Instructor: Markus Dickinson

Office: Memorial Hall (MM) 317

Phone: 856-2535

E-mail: md7@indiana.edu

Office hours:

R 11:00am–12:00pm
or by appointment

Readings: There will be weekly readings for discussion, most of which are available online. The exact schedule will depend upon a lot of factors, many of which are outlined next ...

Course requirements:

Academic Integrity: (from the Dean for Academic Standards and Opportunities)

Academic Integrity: As a student at IU, you are expected to adhere to the standards and policies detailed in the Code of Student Rights, Responsibilities, and Conduct (http://www.iu.edu/~code/). When you submit an assignment with your name on it, you are signifying that the work contained therein is all yours, unless otherwise cited or referenced. Any ideas or materials taken from another source for either written or oral use must be fully acknowledged. If you are unsure about the expectations for completing an assignment or taking a test or exam, be sure to seek clarification beforehand. All suspected violations of the Code will be handled according to University policies. Sanctions for academic misconduct may include a failing grade on the assignment, reduction in your final course grade, a failing grade in the course, among other possibilities, and must include a report to the Dean of Students who may impose additional disciplinary sanctions.

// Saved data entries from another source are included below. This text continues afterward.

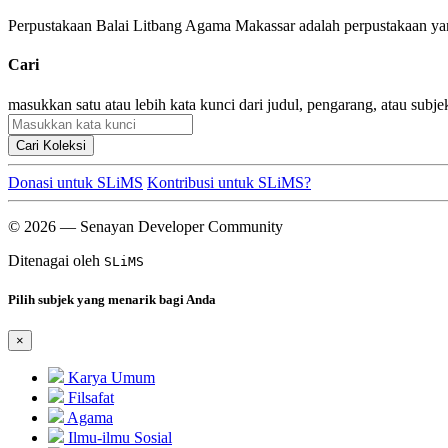
Perpustakaan Balai Litbang Agama Makassar adalah perpustakaan yan
Cari
masukkan satu atau lebih kata kunci dari judul, pengarang, atau subje
Cari Koleksi
Donasi untuk SLiMS
Kontribusi untuk SLiMS?
© 2026 — Senayan Developer Community
Ditenagai oleh
SLiMS
Pilih subjek yang menarik bagi Anda
×
Karya Umum
Filsafat
Agama
Ilmu-ilmu Sosial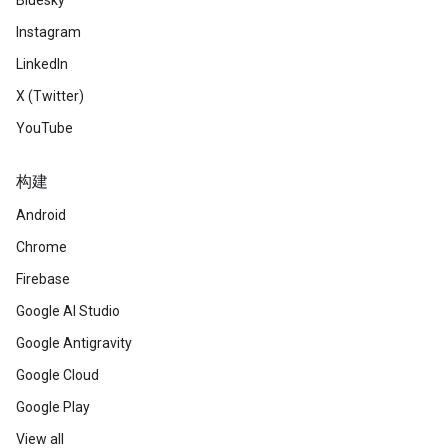
Bluesky
Instagram
LinkedIn
X (Twitter)
YouTube
构建
Android
Chrome
Firebase
Google AI Studio
Google Antigravity
Google Cloud
Google Play
View all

Students with Disabilities: Students who need an accommodation based on the impact of a disability should contact me to arrange an appointment as soon as possible to discuss the course format, to anticipate needs, and to explore potential accommodations.

I rely on Disability Services for Students for assistance in verifying the need for accommodations and developing accommodation strategies. Students who have not previously contacted Disability Services are encouraged to do so (812-855-7578; http://www.indiana.edu/~iubdss/).

(Tentative) Outline of Schedule: This will change a lot, based on what topics we find to be of most interest. Note that we’ll generally be moving from inherent properties of the writer (e.g., identity, gender, etc.) to changeable, in-flux properties (e.g., language proficiency). We may even uncover some new tasks in the process …

Approximate Dates

Approximate Topic

Non-Approx. Leader(s)

Aug. 25

Intro (.pdf, 2x3.pdf)

Aug. 27, Sep. 3

General text classification & machine learning (day 1: .pdf, 2x3.pdf, day 2: .pdf, 2x3.pdf)

Sep. 8, 10

NLP tools (tagging, parsing, SRL) (day 1: .pdf, 2x3.pdf, day 2: .pdf, 2x3.pdf)

Sep. 15, 17, 22, 24

Authorship attribution

Sep. 29, Oct. 1, 6

Deception & plagiarism detection

Oct. 8

Acquiring social media data

Oct. 8, 13, 15, 20, 22

Author profiling (e.g., sex)

& attribution in social media

Oct. 27, 29, Nov. 3

Dialect identification

Nov. 5, 10, 12, 17

Native language identification

Nov. 19, Dec. 1, 3

Language proficiency identification

Dec. 8, 10

Project reports


Scattered among these topics will probably be some “play-dates”, where we just take a day to play with data & tools, to see if we can make some progress on these topics.


Topics Your first assignment is going to be to browse the literature on a topic and find papers that you’re interested in reading. Details will be given in a separate handout.

Disclaimer This syllabus is subject to change. All important changes will be made in writing, with ample time for adjustment.